Conclusions

 

 

Knowing Romania under the social, political and cultural aspect is useful and critical. It is useful for Romania is a state with an amazing cultural richness, situated at the crossroads of many cultures; it is critical for scholarly research often has been based on political interests, either in defense or in disapproval. The present volume – which is not a monograph – explains the past through the plurality of its cultures, analyzes the present political situation through the perspective of the events that provoked the collapse of the 1989 dictatorship. Comparatively it discusses the education process through an intercultural perspective. The studies cover the problematization and understanding of the Romanian phenomena during different periods in the 20th century.

            What is new in the present volume?
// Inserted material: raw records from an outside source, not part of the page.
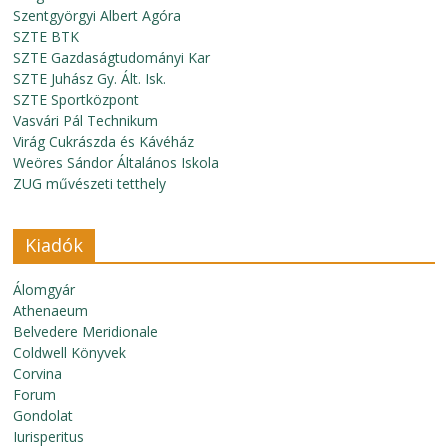
Szentgyörgyi Albert Agóra
SZTE BTK
SZTE Gazdaságtudományi Kar
SZTE Juhász Gy. Ált. Isk.
SZTE Sportközpont
Vasvári Pál Technikum
Virág Cukrászda és Kávéház
Weöres Sándor Általános Iskola
ZUG művészeti tetthely
Kiadók
Álomgyár
Athenaeum
Belvedere Meridionale
Coldwell Könyvek
Corvina
Forum
Gondolat
Iurisperitus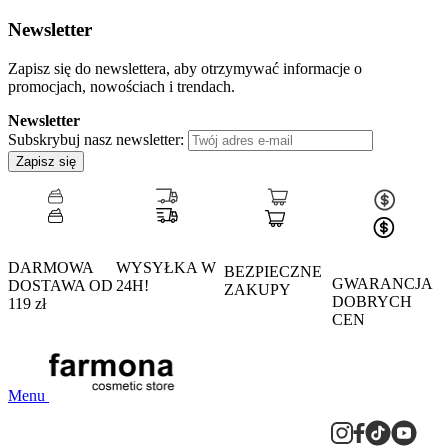
Newsletter
Zapisz się do newslettera, aby otrzymywać informacje o
promocjach, nowościach i trendach.
Newsletter
Subskrybuj nasz newsletter:
Zapisz się
DARMOWA
WYSYŁKA W
BEZPIECZNE
GWARANCJA
DOSTAWA OD
24H!
ZAKUPY
DOBRYCH
119 zł
CEN
Menu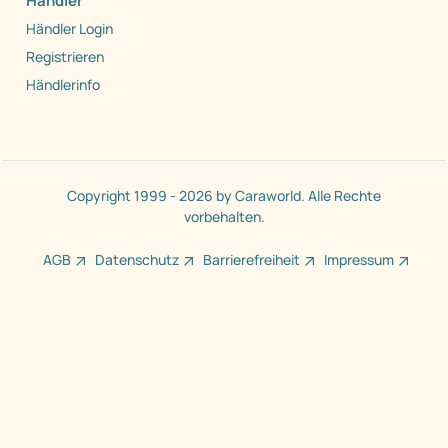
Händler
Händler Login
Registrieren
Händlerinfo
Copyright 1999 - 2026 by Caraworld. Alle Rechte
vorbehalten.
AGB
Datenschutz
Barrierefreiheit
Impressum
The study concerning the Jewish question presented the tendencies existing in the political context of the transition from the Austro-Hungarian Empire to the Romanian nation-state. Among these tendencies were: 1. The wish of the Banatian and Transylvanian Jews to become a minority culture in the new country; 2. The formulation of their aspirations concerning their own state identity through the Zionist movement; 3. The integration and assimilation into the Romanian society and culture. The Jews of the former Austro-Hungarian Empire represented a cosmopolitan group. Their history had been reconsidered after World War I, depending on the cultural and political values of the nations and states in the midst of which they happened to live. The controversies arising under that circumstance explain both the peculiarities of the Jewish milieu and the way in which the Romanian authorities perceived the issue of integration of both the socio-cultural and communitarian-religious values of a different group into its national policy.

            The attention I have focused on the regions of Banat and Transylvania can be useful in covering the complex politics of recognition in contemporary Romania. For example, clarification of civic culture with regard to multicultural education and interculturality allows for insight into the causes that made possible of the revolt against the nationalist-communist dictatorship in Timişoara – the most cosmopolitan city of the country. The opposition practiced by the cultural-linguistically minorities, such as the Hungarian and the German, had a quite strong domestic and international impact. The towns in the above-mentioned provinces played a decisive role in ensuring an atmosphere contrary to the totalitarian political system.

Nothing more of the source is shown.